What is required :: Reproduce the entries exactly. Omit none of them.

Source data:
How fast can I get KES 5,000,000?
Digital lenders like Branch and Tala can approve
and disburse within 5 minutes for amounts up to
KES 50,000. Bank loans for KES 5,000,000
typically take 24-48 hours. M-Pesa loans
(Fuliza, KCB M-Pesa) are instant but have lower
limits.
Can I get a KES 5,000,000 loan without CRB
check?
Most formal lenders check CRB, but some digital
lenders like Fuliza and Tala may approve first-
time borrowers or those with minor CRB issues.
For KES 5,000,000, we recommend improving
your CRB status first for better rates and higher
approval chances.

Task solution ::
How fast can I get KES 5,000,000?
Digital lenders like Branch and Tala can approve
and disburse within 5 minutes for amounts up to
KES 50,000. Bank loans for KES 5,000,000
typically take 24-48 hours. M-Pesa loans
(Fuliza, KCB M-Pesa) are instant but have lower
limits.
Can I get a KES 5,000,000 loan without CRB
check?
Most formal lenders check CRB, but some digital
lenders like Fuliza and Tala may approve first-
time borrowers or those with minor CRB issues.
For KES 5,000,000, we recommend improving
your CRB status first for better rates and higher
approval chances.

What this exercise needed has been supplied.